Here I’m calling the aws_ec2 inventory plugin from the certified amazon.aws collection, telling it to look for instances in us-east-2, and to only give me instances with the Name tag set to autoscale. We’ll use that later when we set up Auto Scaling.

In Automation Controller, I source this file from Git in my (otherwise blank) inventory, and attach a credential for the AWS API.

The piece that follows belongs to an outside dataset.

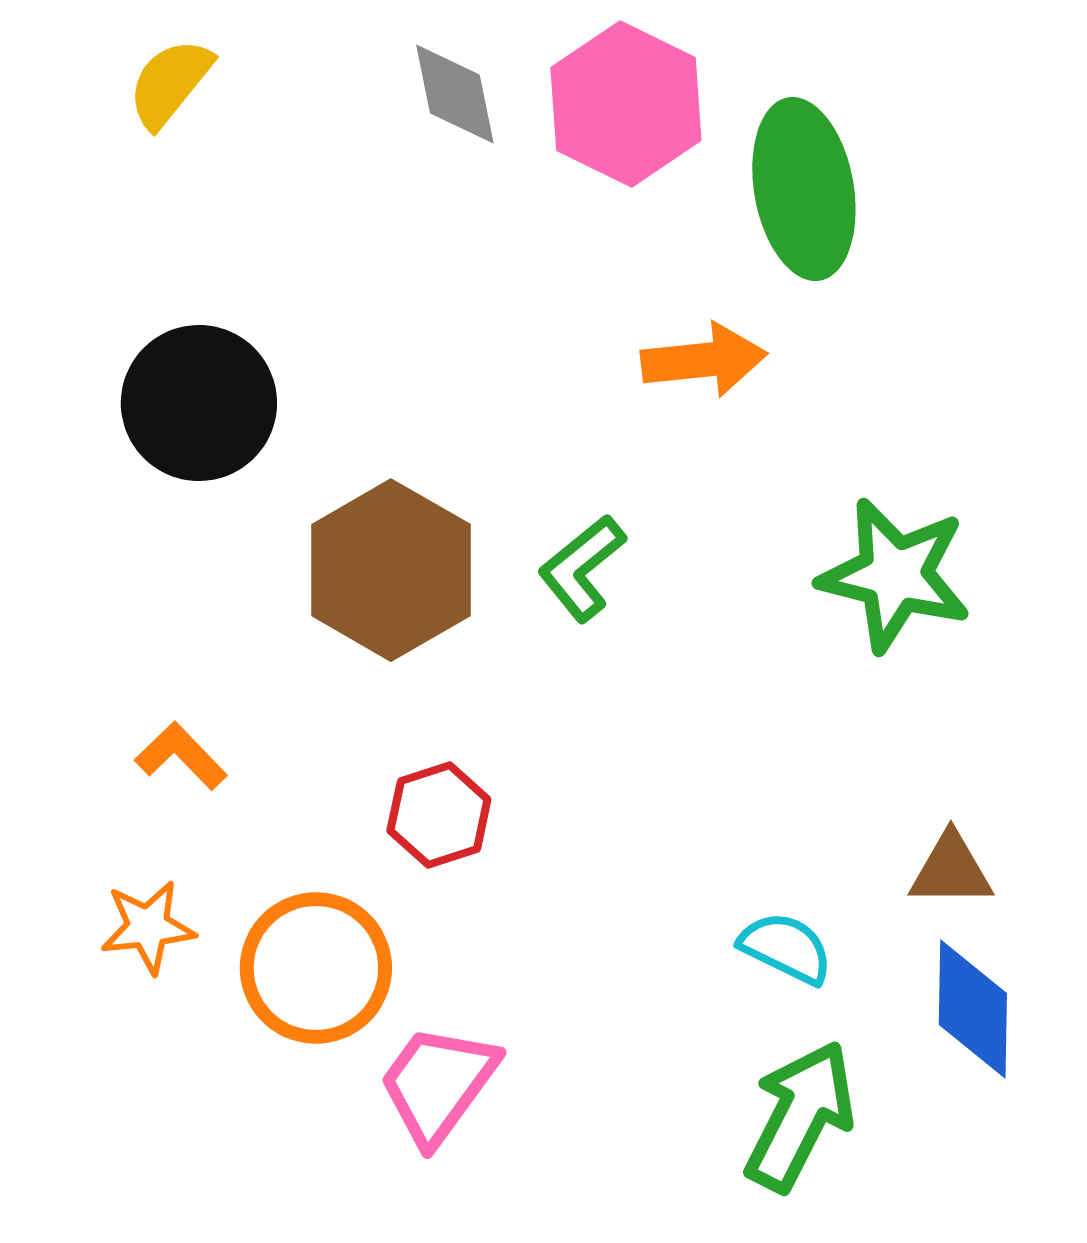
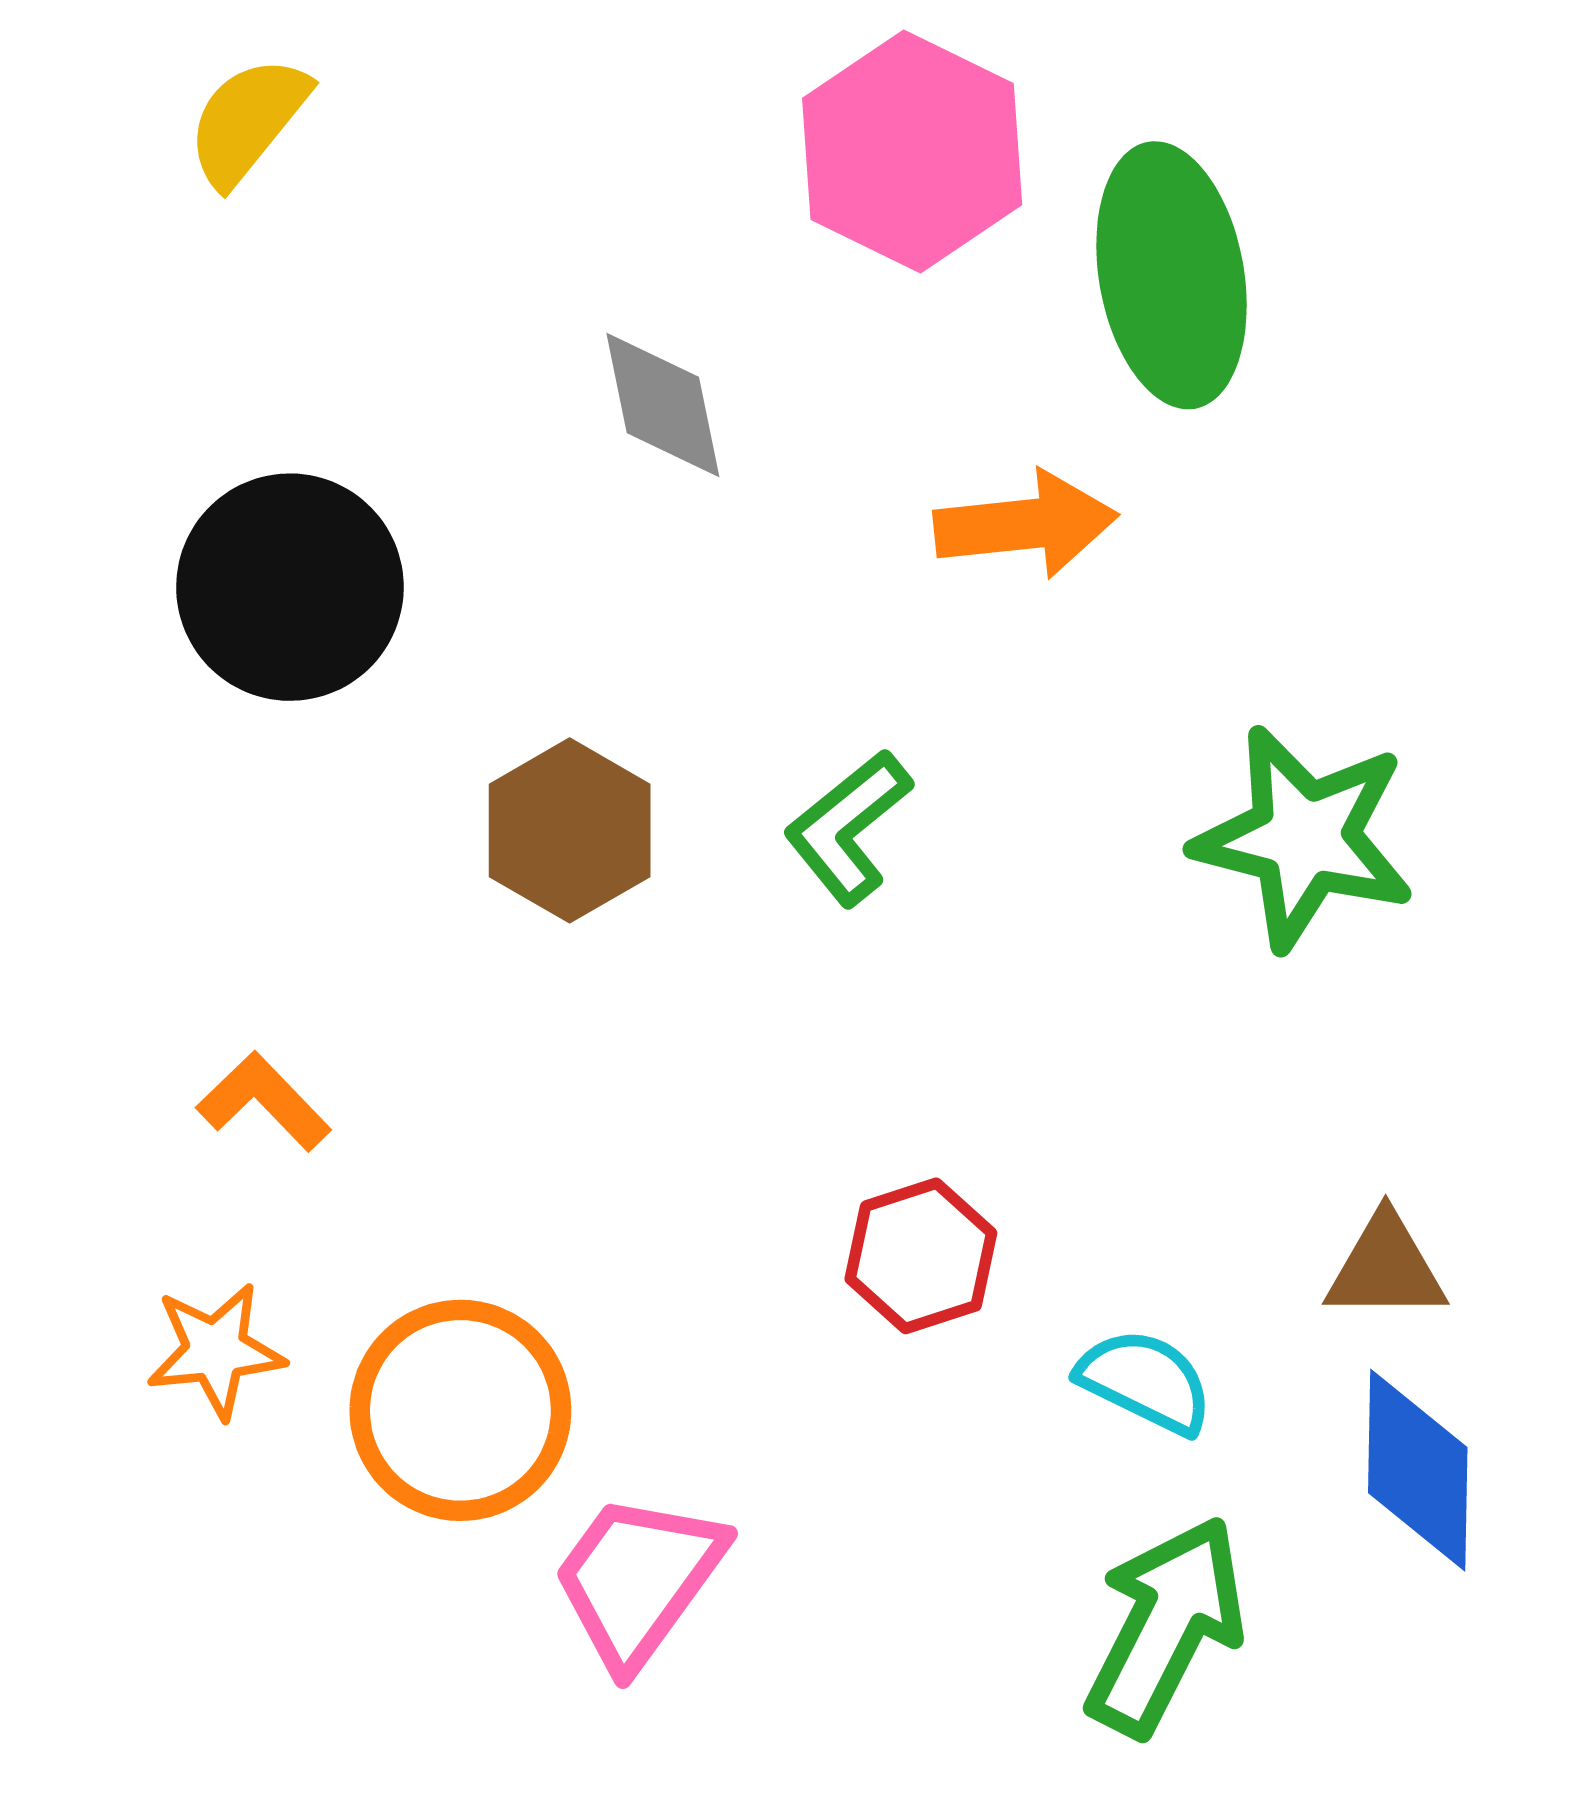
gray diamond: (455, 94) -> (663, 405), moved
brown hexagon: (391, 570) -> (570, 830), size x0.7
red hexagon: (439, 815) -> (921, 1256), moved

Screenshot of Inventory Source

Critically, I have checked the Overwrite and Update on launch options. Overwrite will ensure that each time I sync this inventory source, Automation Controller will remove any host locally that no longer exists in AWS. That’s important because we expect instances to come and go in an Auto Scaling group. Update on launch will ensure that any time a job launches using this inventory, it will update the inventory source before launching it. That’s important because when a new instance comes up and requests provisioning, it will need to exist in the inventory first.

Job Template

The standard things you expect in a Job Template apply here: match the dynamic inventory from above to a playbook that does the application provisioning and a Machine credential that’s able to connect to new instances. What’s unique is that I am going to check the Provisioning Callbacks box at the bottom of the template editor:

Screenshot of Provisioning Callbacks section

There’s a prompt for a Host Config Key. This will effectively be the password used to authenticate with the Automation Controller API (though it’s worth noting that it’s a very limited authentication, only good for kicking off provisioning jobs against this template).

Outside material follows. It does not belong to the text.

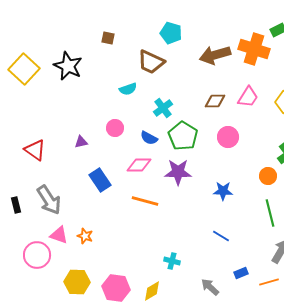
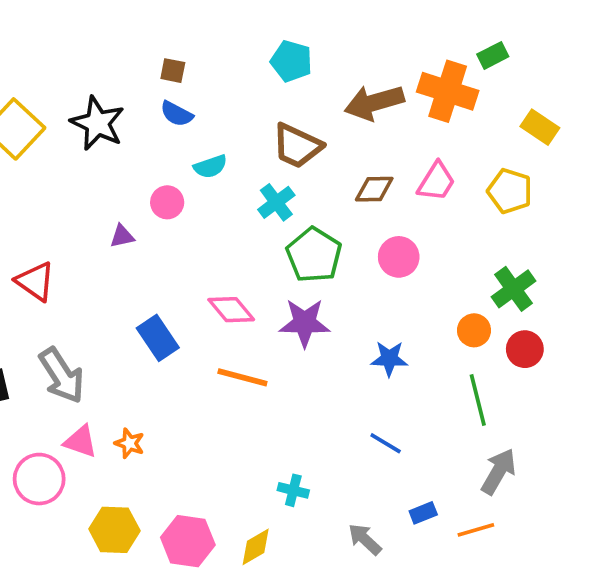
brown trapezoid: (151, 62) -> (297, 146), moved
pink circle: (115, 128) -> (167, 202), moved
blue semicircle: (149, 138) -> (177, 114), moved
purple triangle: (81, 142) -> (122, 236), moved
pink diamond: (139, 165) -> (231, 310), turned 50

After saving the template, the Provisioning Callback URL is displayed. Some implementations need the whole URL, but the way I’m doing it, I just need the base URL of the Controller and the Job Template ID. My full URL was https://ec2-3-18-214-117.us-east-2.compute.amazonaws.com/api/v2/job_templates/10/callback/ so I’m just going to note a base URL of https://ec2-3-18-214-117.us-east-2.compute.amazonaws.com and a Job Template ID of 10.

AWS Setup

Launch Configuration

The Auto Scaling Group will need a Launch Configuration, so I’ll make that first. Here I’ll use the User Data field (under Advanced Details) to embed a short bash script that will reach out to Automation Controller when a new instance first spins up.

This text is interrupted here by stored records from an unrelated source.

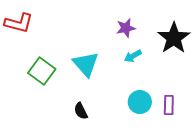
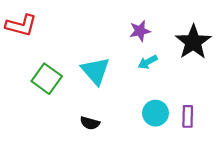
black semicircle: (81, 111) -> (90, 123), turned -48

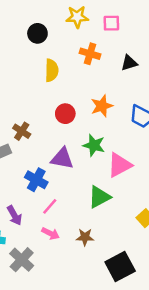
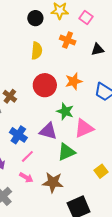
pink square: (111, 23) -> (86, 17), turned 32
black circle: (37, 33) -> (35, 18), moved
red circle: (65, 114) -> (45, 85), size x1.5
purple triangle: (62, 158) -> (48, 131), moved
brown star: (85, 237) -> (53, 182), size x1.5

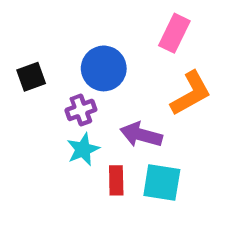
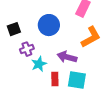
purple cross: (81, 110) -> (27, 49), moved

There are many ways you could accomplish this. The way I’m choosing to do it makes use of a pre-created bash script that ships with Automation Controller. This script is available on the Controller server at /usr/share/awx/request_tower_configuration.sh (and there is also a request_tower_configuration.ps1 PowerShell version for use with Windows). You can take this script and host it anywhere you’d like, as long as a new EC2 instance can access it. For me, I want to get it from somewhere public, so I’m going to get it from Automation Controller’s upstream AWX project on GitHub.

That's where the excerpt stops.